For as writing gains in breadth what it loses in depth, the conventional distinction between author and public, which is upheld by the commercial presses, begins in network culture to disappear. For the reader is at all times ready to become a writer, that is, a cyborg-narrator whose sampled and manipulated bits of digital data are ready to be instantaneously teleported into cyberspace. As an expert navigator, the cyborg-narrator gains access to what we once called authorship but what now, in a world facilitated by an unstoppable technological advancement, has become a node of network-potential.

Literary art, then, is no longer founded on specialized knowledge but, rather, on polytechnic performance, and is now public property.

The publication of Dirty Desires in a rapidly evolving networked environment, occurs at a time when the composition of literary art no longer need be an individual experience. By networking the various writings presented here, this alien node called Alt-X has launched a cluster of hyperrhetorical formations that challenge us all to transform the old publication models most of our institutions seem permanently tied to.

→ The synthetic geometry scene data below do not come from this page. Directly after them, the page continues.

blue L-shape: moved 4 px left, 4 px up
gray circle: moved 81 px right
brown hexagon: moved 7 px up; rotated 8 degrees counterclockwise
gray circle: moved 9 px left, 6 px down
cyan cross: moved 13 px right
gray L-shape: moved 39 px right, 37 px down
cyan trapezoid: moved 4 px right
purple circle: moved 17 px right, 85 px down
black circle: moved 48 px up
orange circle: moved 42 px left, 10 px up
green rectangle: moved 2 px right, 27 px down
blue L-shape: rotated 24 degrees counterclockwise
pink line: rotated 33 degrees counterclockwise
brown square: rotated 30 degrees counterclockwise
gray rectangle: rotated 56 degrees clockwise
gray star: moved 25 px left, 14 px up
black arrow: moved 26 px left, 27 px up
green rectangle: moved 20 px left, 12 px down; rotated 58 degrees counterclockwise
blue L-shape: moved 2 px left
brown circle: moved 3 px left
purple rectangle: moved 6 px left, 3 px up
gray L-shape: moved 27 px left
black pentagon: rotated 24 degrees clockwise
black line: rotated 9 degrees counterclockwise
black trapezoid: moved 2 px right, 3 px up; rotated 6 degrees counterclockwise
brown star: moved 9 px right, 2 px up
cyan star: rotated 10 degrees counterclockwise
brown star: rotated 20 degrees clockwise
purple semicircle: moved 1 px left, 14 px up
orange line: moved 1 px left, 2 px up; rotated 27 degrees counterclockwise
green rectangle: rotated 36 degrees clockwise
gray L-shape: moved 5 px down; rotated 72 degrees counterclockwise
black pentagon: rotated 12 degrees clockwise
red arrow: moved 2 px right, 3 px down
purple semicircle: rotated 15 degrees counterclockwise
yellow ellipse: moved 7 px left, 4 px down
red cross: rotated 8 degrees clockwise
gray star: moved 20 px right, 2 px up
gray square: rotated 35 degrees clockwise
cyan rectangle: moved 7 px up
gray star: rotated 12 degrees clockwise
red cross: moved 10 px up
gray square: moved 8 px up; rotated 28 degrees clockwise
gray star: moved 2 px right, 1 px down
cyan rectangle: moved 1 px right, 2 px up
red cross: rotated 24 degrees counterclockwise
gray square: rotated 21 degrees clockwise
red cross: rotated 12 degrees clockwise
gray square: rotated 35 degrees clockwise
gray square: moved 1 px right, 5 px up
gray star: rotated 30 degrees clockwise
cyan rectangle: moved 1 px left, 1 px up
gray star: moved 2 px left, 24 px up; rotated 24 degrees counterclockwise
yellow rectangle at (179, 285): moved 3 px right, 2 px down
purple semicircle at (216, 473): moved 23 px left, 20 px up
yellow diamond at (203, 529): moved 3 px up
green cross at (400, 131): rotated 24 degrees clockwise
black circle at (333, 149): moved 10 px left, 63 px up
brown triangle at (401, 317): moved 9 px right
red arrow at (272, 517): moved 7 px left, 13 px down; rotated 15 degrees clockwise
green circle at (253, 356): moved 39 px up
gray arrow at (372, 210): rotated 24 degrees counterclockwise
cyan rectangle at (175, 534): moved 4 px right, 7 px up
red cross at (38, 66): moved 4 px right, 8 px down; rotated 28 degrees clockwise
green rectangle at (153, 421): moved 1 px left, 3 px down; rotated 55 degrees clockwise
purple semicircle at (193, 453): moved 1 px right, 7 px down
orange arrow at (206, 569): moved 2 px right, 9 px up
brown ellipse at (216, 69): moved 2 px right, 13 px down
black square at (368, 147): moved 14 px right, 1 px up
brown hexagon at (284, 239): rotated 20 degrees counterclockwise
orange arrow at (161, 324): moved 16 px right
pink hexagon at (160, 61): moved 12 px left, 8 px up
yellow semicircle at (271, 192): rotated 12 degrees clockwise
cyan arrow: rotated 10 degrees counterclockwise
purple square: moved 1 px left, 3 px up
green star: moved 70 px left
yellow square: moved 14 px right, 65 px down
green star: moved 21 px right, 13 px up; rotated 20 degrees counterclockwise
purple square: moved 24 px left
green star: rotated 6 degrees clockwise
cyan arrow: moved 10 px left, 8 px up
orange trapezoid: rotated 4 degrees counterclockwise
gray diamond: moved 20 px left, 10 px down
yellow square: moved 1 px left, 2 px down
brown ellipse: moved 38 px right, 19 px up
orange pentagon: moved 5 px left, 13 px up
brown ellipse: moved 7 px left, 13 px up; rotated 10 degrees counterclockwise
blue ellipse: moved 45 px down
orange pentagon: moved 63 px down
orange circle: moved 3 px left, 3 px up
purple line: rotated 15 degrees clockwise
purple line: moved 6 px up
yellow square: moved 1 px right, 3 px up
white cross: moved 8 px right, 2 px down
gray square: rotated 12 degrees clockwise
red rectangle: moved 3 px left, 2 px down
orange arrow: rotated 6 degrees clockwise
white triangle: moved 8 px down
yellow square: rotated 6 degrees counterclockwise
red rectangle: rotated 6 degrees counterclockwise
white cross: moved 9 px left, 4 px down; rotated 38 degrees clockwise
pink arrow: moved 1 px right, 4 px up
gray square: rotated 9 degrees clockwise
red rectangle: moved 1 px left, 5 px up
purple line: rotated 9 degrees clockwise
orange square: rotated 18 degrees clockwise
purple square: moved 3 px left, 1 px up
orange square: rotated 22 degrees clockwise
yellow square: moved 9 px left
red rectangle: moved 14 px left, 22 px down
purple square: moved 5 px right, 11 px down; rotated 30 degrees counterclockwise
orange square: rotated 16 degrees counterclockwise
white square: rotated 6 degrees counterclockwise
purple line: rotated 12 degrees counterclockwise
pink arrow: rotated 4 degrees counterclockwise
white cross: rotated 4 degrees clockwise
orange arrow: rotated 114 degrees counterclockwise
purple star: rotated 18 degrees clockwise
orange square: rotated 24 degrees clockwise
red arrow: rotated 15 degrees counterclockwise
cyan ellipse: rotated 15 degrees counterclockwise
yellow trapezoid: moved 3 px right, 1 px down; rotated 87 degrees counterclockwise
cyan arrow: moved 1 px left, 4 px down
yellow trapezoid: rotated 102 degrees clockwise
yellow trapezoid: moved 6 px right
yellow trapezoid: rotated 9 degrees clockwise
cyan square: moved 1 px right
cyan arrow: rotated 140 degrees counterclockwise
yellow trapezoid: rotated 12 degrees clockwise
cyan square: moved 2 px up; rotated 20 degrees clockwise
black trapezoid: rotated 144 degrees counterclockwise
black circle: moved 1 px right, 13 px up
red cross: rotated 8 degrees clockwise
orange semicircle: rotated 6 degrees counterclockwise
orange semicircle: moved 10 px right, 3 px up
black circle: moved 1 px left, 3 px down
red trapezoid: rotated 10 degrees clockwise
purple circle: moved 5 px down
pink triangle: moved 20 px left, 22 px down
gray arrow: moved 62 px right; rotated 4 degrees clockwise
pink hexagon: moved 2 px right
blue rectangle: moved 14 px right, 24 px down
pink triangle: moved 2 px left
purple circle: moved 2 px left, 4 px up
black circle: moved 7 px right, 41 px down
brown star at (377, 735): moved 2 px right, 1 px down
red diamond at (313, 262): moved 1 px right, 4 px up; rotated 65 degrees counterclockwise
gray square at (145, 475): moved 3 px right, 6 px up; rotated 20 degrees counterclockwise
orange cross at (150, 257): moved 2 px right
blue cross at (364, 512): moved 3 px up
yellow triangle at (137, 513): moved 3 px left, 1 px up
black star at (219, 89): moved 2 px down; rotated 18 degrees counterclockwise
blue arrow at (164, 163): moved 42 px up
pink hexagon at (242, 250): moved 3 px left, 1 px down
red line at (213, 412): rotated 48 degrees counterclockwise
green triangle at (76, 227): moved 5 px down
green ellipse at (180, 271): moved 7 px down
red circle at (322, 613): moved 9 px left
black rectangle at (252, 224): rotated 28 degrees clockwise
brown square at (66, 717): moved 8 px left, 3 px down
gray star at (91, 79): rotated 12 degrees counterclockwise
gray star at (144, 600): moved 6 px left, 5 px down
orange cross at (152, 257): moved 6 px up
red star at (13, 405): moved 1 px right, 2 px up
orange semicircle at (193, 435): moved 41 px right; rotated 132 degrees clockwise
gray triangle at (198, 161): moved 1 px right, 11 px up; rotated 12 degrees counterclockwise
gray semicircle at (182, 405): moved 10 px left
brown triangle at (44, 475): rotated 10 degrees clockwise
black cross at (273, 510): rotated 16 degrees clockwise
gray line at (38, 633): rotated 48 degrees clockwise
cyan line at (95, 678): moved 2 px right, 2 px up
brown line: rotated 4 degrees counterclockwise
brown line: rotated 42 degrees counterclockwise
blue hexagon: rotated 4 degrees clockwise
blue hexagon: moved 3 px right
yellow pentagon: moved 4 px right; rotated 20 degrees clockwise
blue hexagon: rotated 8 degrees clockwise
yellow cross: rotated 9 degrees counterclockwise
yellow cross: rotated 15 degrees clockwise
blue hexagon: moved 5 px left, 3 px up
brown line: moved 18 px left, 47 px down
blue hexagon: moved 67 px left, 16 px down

The Do-It-Yourself gesture of this publication signals yet another advance in cyberspace. What the Alt-X network is saying to us is that we are adults, we can think what we want, we refuse to allow a small majority of extremists to limit our freedom of expression in the vast realms of cyberspace, and, most importantly, our shared language of desire is coded in an unknown script that even the greatest of hackers can't break into. As you will soon see, this collection of polymorphously perverse stories is a celebration of the ignited human imagination reveling in its post-apocalyptic pleasure.

As our friend William Burroughs said in an interview with Allen Ginsberg, our planet has been invaded by Venutians. Their goal is planetary takeover so as to exterminate the race. We can not let this happen. They have tried this tactic before. It was a gross attempt at dissoluting the spirit. Their motto was "Kill their spirit and the rest will follow." What the writers here are saying is to the point: follow your spirit and let our collective desire inhabit the dirt.